ラードーンの昏、ハイドランジアについて。
実はシルルやメオからは『名前が込んでいて羨ましい』と思われていた。
シズカやモモはそういうことを考えていなかった模様。
恐るべきは、魔王の宝。
天帝軍、冥王軍の面々は、E.O.Sの四終が発動した結果に驚嘆を隠せなかった。
対甲種、対英雄を想定した兵器。
先ほどまで猛威を振るっていた三種の最強種は、ことごとく切り裂かれたうえで絶命している。
その死体がある程度綺麗なことから、苦しむ間もなく即死したことが窺える。
しかも巨大ユウセイ兵器内部でパイロットを脅していた個体たちの場合は、周囲にまったく影響を及ぼさぬまま死んでいる。

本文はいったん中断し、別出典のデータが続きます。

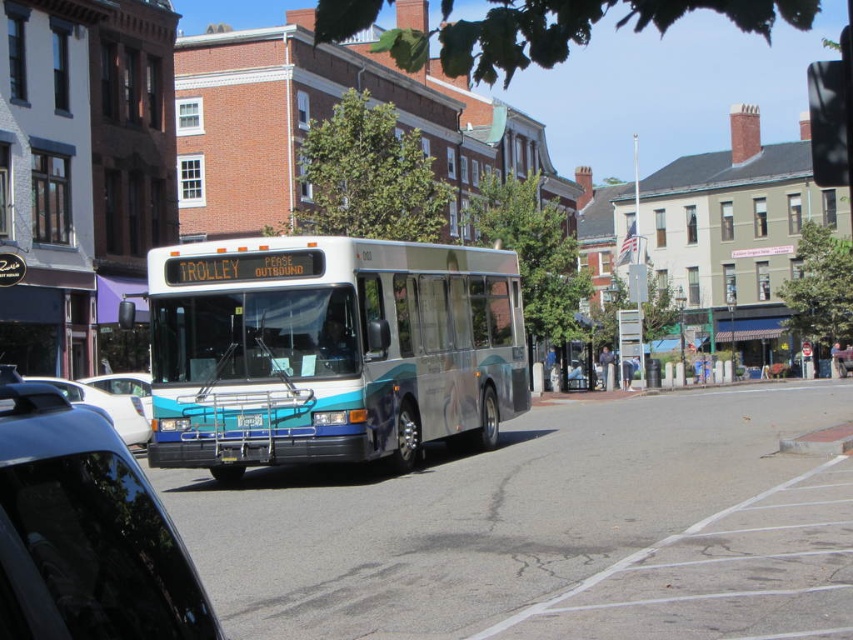 Is teal metallic bus at center further to the viewer compared to metallic silver car at lower left?

No, teal metallic bus at center is closer to the viewer.

The image size is (853, 640). Find the location of `teal metallic bus at center`. teal metallic bus at center is located at coordinates (329, 349).

Which of these two, teal metallic bus at center or white glossy sedan at lower left, stands shorter?

With less height is teal metallic bus at center.

Does teal metallic bus at center appear under white glossy sedan at lower left?

Actually, teal metallic bus at center is above white glossy sedan at lower left.

Does point (248, 262) come closer to viewer compared to point (115, 378)?

That is True.

The height and width of the screenshot is (640, 853). I want to click on teal metallic bus at center, so click(329, 349).

Between black glossy car at left and white glossy sedan at lower left, which one has less height?

black glossy car at left

Between black glossy car at left and white glossy sedan at lower left, which one appears on the left side from the viewer's perspective?

white glossy sedan at lower left

Where is `black glossy car at left`? The image size is (853, 640). black glossy car at left is located at coordinates (85, 531). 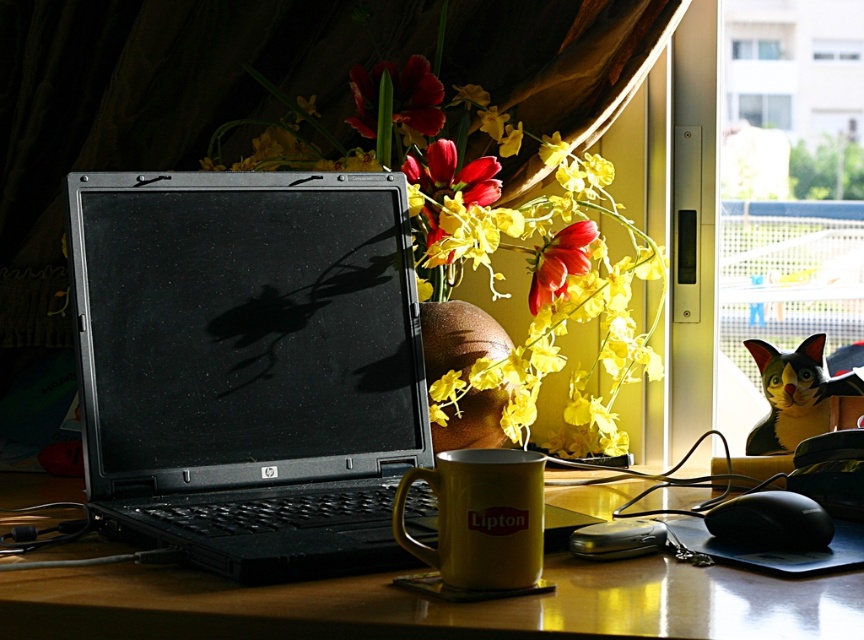 Looking at this image, is matte brown vase at center to the right of matte red flower at center from the viewer's perspective?

Correct, you'll find matte brown vase at center to the right of matte red flower at center.

Is matte brown vase at center shorter than matte red flower at center?

Incorrect, matte brown vase at center's height does not fall short of matte red flower at center's.

Find the location of `matte brown vase at center`. matte brown vase at center is located at coordinates (458, 337).

This screenshot has width=864, height=640. What are the coordinates of `black plastic laptop at center` in the screenshot? It's located at (246, 365).

Who is more forward, (410, 340) or (785, 294)?

Positioned in front is point (410, 340).

Find the location of `black plastic laptop at center`. black plastic laptop at center is located at coordinates (246, 365).

Identify the location of black plastic laptop at center. (246, 365).

Which is in front, point (395, 516) or point (378, 112)?

Point (395, 516)

Between yellow matte mug at center and matte red flower at center, which one has more height?

yellow matte mug at center

Who is more distant from viewer, (469,449) or (415,88)?

The point (415,88) is behind.

Locate an element on the screen. yellow matte mug at center is located at coordinates (480, 516). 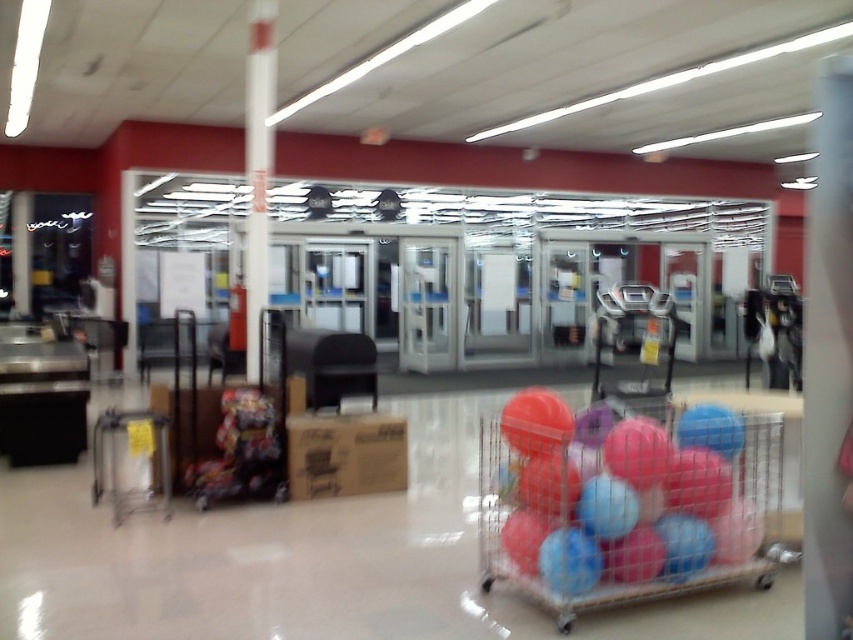 Question: Which point appears closest to the camera in this image?

Choices:
 (A) (733, 525)
 (B) (254, 168)

Answer: (A)

Question: Which of the following is the closest to the observer?

Choices:
 (A) (252, 182)
 (B) (590, 522)

Answer: (B)

Question: Is rubberized plastic ball at center smaller than white glossy pole at center?

Choices:
 (A) yes
 (B) no

Answer: (B)

Question: In this image, where is rubberized plastic ball at center located relative to white glossy pole at center?

Choices:
 (A) left
 (B) right

Answer: (B)

Question: Does rubberized plastic ball at center appear on the left side of white glossy pole at center?

Choices:
 (A) no
 (B) yes

Answer: (A) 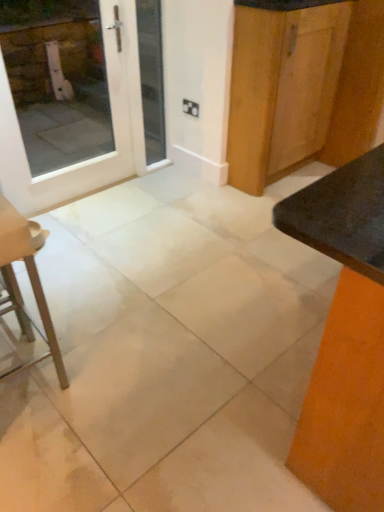 Question: From a real-world perspective, is white glossy door at upper left on matte black table at right?

Choices:
 (A) yes
 (B) no

Answer: (A)

Question: Is the surface of white glossy door at upper left in direct contact with matte black table at right?

Choices:
 (A) yes
 (B) no

Answer: (B)

Question: From the image's perspective, is white glossy door at upper left above matte black table at right?

Choices:
 (A) no
 (B) yes

Answer: (B)

Question: From a real-world perspective, does white glossy door at upper left sit lower than matte black table at right?

Choices:
 (A) yes
 (B) no

Answer: (B)

Question: Can you confirm if white glossy door at upper left is taller than matte black table at right?

Choices:
 (A) no
 (B) yes

Answer: (B)

Question: Based on their sizes in the image, would you say white glossy door at upper left is bigger or smaller than white glass door at upper left?

Choices:
 (A) big
 (B) small

Answer: (A)

Question: From the image's perspective, is white glossy door at upper left located above or below white glass door at upper left?

Choices:
 (A) above
 (B) below

Answer: (B)

Question: From a real-world perspective, is white glossy door at upper left above or below white glass door at upper left?

Choices:
 (A) below
 (B) above

Answer: (B)

Question: Looking at their shapes, would you say white glossy door at upper left is wider or thinner than white glass door at upper left?

Choices:
 (A) wide
 (B) thin

Answer: (B)

Question: Is white tile floor at center taller or shorter than wooden cabinet at upper right?

Choices:
 (A) tall
 (B) short

Answer: (B)

Question: Is white tile floor at center bigger or smaller than wooden cabinet at upper right?

Choices:
 (A) big
 (B) small

Answer: (A)

Question: In terms of width, does white tile floor at center look wider or thinner when compared to wooden cabinet at upper right?

Choices:
 (A) thin
 (B) wide

Answer: (B)

Question: In the image, is white tile floor at center on the left side or the right side of wooden cabinet at upper right?

Choices:
 (A) left
 (B) right

Answer: (A)

Question: Considering the positions of white tile floor at center and white glass door at upper left in the image, is white tile floor at center bigger or smaller than white glass door at upper left?

Choices:
 (A) big
 (B) small

Answer: (A)

Question: Considering the positions of point (233, 294) and point (162, 62), is point (233, 294) closer or farther from the camera than point (162, 62)?

Choices:
 (A) farther
 (B) closer

Answer: (B) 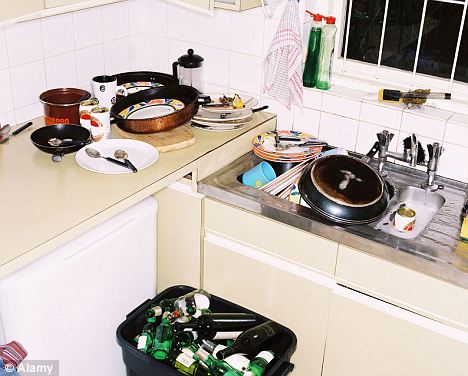 Where is `cuppboard`? The width and height of the screenshot is (468, 376). cuppboard is located at coordinates (294, 278). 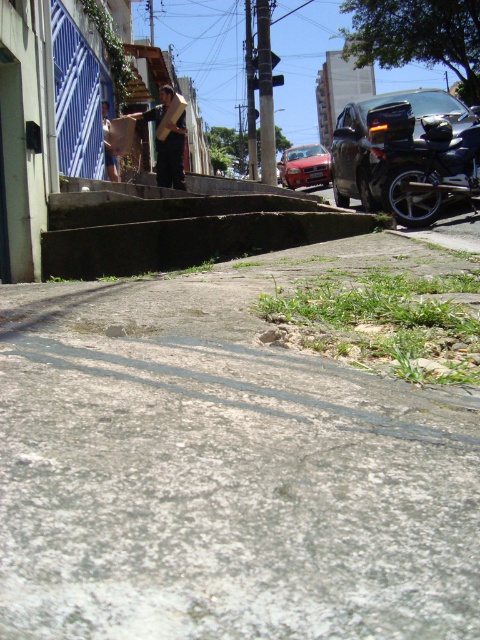 Question: Which object is closer to the camera taking this photo?

Choices:
 (A) brown concrete stairs at center
 (B) shiny black car at upper right

Answer: (A)

Question: Which point appears closest to the camera in this image?

Choices:
 (A) [337, 124]
 (B) [299, 182]

Answer: (A)

Question: Which object is positioned closest to the wooden skateboard at center?

Choices:
 (A) matte red car at center
 (B) gray concrete pavement at lower center
 (C) shiny black car at upper right
 (D) brown concrete stairs at center

Answer: (C)

Question: Is matte red car at center wider than brown leather jacket at upper center?

Choices:
 (A) yes
 (B) no

Answer: (A)

Question: Does gray concrete pavement at lower center appear on the left side of shiny black car at upper right?

Choices:
 (A) yes
 (B) no

Answer: (A)

Question: Is matte red car at center wider than brown leather jacket at upper center?

Choices:
 (A) yes
 (B) no

Answer: (A)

同席していたパイロットたちも、コクピットもまったく無傷であった。
勝利を確定させる技だからこそ、既に敗北している者には効果が及ばない。
死体蹴りせず捕虜も斬らない、というのはある種の律義さがあったのだろう。
念のため回収された死体を検めて、魔王軍四天王は感嘆の念を禁じ得なかった。
「宇宙最強の宝、End of service。懐かしいわねえ、アヴェンジャー」
「うっ……そ、そうですね……ローレライ」
「これだけの兵器を作ったってのに、速攻で持ち逃げされたんならそりゃ魔王様も怒るわよ」
「おっしゃる通りでございます……」
「ごほん……ローレライよ、そう責めないでやってくれ。あの件は私が悪いのだ。とはいえ……あの時から悠久の時が流れている。私はプリンセスと同様に楽園世界の発展を見てきたぶん、E.O.Sが完成しても知れているだろうと思っていたが……今でもなお最強というのは救いかもしれんな」
「ムサシボウ。俺がカセイ兵器のパイロットをやってるのを知っておいて、放置していた件はまだ許してねえからな?」
「いいかげんしつこいわねえ、プリンセス。今は関係ない話でしょうが」
四つの世界をまたにかけた戦場。
多くのインフレに触れてきたわけだが、やはりE.O.Sが最強のままであった。
いや、それ以上に……。
「それにしても、私が言うことでもありませんが、魔王様の求めた四つの宝がすべて揃っているというのは感慨深いですね。確かにこれだけ揃っていれば、瘴気世界でもモンスターの国を建国できるでしょう」
天帝の所有する魔王の冠。
冥王の所有する葬の宝、E.O.S。
始祖が所有した婚の宝、太母孵卵器による昏。
そして楽聖の所有する祭の宝、瘴気機関。
わかりきっていたことではあるが、魔王の遺産が揃っている場に立ち会うというのは、魔王軍四天王としても運命を感じずにいられない。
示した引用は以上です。